*** Opening of Extracted material ***

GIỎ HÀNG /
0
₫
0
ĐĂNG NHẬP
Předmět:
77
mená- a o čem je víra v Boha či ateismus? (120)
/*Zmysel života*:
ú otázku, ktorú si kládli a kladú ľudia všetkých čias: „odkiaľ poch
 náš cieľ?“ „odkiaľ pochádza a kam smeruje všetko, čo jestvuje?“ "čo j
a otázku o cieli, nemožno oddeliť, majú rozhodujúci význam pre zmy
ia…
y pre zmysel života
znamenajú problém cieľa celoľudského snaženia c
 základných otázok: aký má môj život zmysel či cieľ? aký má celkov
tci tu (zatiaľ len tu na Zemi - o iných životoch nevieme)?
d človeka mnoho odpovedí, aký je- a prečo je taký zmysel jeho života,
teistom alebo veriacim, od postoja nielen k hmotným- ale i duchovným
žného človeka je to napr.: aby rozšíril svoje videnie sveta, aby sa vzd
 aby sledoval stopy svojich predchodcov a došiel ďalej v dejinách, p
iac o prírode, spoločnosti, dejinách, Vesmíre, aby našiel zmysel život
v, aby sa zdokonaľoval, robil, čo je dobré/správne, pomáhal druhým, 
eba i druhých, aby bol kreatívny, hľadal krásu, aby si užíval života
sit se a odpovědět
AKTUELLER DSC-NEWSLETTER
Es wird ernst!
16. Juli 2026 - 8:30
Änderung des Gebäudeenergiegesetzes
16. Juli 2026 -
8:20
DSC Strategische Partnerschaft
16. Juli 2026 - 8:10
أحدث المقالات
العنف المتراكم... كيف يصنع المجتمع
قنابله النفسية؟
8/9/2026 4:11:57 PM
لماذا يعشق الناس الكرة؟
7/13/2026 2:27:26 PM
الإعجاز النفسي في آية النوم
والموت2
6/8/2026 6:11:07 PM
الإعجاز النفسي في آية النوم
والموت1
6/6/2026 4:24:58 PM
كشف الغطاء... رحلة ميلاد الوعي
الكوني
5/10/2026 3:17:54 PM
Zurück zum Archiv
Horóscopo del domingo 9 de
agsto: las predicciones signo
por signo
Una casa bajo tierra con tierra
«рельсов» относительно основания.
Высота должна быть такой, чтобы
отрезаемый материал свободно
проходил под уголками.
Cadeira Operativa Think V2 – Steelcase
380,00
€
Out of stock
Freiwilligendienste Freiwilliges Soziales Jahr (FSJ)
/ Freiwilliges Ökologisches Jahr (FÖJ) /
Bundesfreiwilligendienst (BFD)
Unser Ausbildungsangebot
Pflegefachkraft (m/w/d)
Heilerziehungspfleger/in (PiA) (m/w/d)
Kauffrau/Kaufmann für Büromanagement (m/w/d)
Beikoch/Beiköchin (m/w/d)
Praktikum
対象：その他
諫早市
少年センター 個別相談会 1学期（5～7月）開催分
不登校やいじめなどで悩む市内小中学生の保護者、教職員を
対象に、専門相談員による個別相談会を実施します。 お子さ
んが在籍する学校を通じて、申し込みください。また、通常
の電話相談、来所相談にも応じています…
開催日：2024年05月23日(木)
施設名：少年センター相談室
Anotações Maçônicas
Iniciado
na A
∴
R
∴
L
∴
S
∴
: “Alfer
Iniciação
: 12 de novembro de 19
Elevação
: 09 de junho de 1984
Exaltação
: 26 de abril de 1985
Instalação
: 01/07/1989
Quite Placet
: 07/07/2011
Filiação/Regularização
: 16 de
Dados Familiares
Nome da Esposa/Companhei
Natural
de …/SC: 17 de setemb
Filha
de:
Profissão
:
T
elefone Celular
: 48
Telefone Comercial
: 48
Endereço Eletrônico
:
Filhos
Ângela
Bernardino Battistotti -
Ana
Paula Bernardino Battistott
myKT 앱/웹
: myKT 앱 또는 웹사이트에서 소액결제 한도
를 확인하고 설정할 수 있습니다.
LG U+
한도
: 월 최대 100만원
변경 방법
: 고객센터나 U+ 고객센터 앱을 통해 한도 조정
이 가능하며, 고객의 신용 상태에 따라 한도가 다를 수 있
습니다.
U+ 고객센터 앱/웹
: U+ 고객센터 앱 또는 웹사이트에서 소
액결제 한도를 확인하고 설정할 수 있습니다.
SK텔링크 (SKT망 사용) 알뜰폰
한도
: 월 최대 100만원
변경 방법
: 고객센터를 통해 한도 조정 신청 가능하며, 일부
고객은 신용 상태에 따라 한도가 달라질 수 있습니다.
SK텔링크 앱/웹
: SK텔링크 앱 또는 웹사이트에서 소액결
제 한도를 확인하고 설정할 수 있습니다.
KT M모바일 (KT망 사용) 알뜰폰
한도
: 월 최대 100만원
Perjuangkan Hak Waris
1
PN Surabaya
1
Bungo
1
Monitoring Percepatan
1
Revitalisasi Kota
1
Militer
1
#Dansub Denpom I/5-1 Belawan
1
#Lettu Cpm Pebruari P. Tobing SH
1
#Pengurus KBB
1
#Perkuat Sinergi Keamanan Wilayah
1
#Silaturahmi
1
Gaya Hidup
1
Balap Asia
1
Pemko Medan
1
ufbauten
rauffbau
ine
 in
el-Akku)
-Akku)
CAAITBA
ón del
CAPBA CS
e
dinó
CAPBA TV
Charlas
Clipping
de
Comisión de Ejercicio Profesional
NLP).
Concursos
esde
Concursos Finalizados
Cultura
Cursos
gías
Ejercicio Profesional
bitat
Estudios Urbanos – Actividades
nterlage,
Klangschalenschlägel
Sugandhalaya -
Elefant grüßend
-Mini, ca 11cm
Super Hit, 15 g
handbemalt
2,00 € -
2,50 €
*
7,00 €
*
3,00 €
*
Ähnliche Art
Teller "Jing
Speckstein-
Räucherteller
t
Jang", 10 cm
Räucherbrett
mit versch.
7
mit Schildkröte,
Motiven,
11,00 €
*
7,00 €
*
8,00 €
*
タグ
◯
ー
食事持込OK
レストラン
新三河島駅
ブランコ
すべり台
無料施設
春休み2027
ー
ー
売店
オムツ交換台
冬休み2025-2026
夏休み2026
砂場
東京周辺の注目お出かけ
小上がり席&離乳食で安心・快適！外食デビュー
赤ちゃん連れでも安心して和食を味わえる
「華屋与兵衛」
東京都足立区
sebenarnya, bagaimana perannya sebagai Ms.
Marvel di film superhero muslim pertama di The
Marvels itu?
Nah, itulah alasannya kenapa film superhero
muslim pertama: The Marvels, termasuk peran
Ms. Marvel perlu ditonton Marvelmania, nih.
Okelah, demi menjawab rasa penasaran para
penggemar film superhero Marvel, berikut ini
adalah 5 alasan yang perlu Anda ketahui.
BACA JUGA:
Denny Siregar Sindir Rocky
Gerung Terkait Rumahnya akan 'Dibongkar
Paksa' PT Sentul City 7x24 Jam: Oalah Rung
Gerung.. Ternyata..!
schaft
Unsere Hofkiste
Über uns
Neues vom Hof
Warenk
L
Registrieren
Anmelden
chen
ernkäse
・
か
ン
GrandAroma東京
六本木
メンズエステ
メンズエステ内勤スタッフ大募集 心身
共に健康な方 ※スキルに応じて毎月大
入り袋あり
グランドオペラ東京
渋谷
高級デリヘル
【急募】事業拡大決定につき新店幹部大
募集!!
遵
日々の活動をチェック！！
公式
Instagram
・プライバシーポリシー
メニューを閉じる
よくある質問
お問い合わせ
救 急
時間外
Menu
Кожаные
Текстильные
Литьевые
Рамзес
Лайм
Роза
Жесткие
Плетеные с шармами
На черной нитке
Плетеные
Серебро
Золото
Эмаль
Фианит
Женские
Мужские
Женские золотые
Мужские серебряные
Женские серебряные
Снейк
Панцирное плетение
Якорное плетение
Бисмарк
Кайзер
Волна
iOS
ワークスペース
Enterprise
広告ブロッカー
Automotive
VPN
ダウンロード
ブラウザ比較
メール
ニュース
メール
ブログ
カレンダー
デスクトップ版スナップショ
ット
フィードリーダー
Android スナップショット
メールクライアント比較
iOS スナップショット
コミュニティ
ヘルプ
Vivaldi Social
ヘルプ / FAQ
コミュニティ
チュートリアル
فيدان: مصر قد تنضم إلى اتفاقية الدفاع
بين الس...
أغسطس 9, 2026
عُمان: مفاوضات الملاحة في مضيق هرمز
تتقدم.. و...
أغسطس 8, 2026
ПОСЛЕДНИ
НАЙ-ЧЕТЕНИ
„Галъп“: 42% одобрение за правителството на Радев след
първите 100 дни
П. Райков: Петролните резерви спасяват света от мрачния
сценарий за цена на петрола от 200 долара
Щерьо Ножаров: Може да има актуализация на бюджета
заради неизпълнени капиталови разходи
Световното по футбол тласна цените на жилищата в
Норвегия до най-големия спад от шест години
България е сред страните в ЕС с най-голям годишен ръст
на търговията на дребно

*** Close of Extracted material ***

§ **Work task**
Using the data above, count the lines where "확인하고" appears. Reply with the number only.

§ **Written reply**
3